• EXERCISE DIRECTIONS:
Which lines of the entries below include "会话保持"? List them all.

• DATA FOR THE TASK:

......

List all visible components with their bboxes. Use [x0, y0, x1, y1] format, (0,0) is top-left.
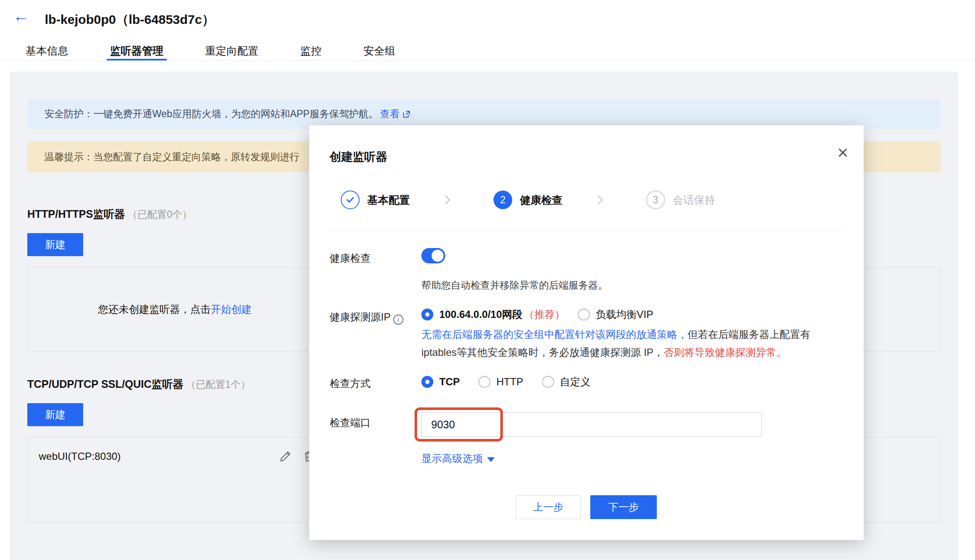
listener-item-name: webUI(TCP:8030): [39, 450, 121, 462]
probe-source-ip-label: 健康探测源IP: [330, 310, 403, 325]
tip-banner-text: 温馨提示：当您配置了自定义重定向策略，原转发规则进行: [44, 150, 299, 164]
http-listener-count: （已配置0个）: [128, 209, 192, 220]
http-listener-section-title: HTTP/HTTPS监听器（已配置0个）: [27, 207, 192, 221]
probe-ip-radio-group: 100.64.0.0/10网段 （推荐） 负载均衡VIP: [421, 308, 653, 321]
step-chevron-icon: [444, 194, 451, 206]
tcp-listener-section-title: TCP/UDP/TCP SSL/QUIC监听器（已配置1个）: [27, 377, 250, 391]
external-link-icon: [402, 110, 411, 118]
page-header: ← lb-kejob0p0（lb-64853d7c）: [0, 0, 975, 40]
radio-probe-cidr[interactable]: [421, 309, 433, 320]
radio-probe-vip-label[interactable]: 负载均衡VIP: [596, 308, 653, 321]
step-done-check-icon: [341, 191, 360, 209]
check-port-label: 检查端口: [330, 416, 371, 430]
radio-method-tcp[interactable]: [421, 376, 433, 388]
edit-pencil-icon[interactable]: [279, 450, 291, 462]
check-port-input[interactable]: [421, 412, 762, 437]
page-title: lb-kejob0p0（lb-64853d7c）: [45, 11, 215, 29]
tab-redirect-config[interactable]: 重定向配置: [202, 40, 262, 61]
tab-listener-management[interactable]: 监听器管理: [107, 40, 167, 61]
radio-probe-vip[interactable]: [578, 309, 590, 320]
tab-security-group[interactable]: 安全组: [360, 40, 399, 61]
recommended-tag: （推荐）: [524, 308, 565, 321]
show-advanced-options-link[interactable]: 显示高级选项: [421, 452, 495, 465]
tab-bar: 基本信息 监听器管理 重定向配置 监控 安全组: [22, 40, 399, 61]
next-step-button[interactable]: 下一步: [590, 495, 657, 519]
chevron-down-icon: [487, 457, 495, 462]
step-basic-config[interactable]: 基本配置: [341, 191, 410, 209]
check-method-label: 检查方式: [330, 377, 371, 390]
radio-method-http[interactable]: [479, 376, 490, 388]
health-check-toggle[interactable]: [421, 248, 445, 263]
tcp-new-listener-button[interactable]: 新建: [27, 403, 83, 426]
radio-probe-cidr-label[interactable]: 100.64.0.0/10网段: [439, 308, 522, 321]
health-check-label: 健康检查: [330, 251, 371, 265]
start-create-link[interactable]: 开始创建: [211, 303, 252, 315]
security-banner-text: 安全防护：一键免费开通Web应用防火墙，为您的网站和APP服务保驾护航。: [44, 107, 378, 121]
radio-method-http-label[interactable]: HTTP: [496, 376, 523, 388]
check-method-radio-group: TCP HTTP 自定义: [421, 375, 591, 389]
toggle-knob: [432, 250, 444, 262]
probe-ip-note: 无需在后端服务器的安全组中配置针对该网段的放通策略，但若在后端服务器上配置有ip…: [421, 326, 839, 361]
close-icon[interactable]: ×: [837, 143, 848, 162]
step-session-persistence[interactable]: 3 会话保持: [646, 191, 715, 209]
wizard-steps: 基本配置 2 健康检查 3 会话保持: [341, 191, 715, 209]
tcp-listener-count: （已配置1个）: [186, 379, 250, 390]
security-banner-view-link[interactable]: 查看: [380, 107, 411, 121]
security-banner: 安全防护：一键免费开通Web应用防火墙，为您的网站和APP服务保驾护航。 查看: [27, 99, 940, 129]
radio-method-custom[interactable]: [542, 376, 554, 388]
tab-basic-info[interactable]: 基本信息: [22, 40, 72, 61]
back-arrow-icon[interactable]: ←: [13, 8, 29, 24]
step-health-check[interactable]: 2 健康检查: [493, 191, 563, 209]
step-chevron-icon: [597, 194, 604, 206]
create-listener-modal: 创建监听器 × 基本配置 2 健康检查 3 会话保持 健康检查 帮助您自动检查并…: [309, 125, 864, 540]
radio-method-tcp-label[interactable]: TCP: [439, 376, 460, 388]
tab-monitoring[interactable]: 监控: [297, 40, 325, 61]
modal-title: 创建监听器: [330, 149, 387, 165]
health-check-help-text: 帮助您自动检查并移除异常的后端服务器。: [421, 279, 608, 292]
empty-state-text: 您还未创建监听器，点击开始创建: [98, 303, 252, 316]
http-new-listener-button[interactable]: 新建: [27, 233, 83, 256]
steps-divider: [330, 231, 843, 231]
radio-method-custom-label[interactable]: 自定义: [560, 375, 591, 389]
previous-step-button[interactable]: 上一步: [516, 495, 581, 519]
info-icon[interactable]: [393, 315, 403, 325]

......

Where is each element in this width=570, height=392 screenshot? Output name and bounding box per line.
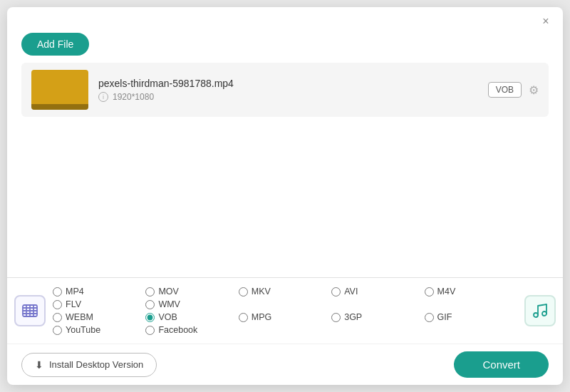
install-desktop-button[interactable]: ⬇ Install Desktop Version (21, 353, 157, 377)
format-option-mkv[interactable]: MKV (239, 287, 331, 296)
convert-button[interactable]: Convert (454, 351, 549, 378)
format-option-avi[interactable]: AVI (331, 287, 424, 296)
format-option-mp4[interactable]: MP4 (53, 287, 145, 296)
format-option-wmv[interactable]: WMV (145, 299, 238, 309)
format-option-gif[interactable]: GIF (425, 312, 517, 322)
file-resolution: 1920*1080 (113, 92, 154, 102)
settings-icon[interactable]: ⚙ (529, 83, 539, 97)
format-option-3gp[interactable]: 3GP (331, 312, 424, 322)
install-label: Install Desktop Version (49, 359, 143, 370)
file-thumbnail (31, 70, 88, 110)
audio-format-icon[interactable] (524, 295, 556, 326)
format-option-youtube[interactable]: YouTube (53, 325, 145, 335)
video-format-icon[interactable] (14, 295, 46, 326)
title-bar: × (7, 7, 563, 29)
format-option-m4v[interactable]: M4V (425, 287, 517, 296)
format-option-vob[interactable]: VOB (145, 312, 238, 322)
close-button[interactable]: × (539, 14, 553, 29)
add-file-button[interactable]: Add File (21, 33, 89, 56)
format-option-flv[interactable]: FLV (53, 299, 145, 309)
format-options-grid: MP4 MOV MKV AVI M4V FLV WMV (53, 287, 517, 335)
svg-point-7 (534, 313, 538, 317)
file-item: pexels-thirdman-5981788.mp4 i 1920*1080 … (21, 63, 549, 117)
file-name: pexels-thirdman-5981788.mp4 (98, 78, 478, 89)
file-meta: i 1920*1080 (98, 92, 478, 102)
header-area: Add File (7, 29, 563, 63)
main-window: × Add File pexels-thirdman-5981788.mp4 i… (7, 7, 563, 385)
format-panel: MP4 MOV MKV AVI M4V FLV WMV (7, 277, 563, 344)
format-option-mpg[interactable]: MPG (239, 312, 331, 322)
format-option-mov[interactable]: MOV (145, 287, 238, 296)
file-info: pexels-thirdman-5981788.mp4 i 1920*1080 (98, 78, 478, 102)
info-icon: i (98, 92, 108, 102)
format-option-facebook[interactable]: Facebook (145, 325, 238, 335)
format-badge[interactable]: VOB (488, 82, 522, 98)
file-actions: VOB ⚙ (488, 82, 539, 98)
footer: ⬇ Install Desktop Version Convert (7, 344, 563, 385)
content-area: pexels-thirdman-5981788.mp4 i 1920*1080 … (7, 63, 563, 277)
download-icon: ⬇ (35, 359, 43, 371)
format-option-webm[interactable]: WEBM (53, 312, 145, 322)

......

• SOLVED EXERCISE:
step-session-persistence[interactable]: 3 会话保持: [646, 191, 715, 209]
wizard-steps: 基本配置 2 健康检查 3 会话保持: [341, 191, 715, 209]
create-listener-modal: 创建监听器 × 基本配置 2 健康检查 3 会话保持 健康检查 帮助您自动检查并…: [309, 125, 864, 540]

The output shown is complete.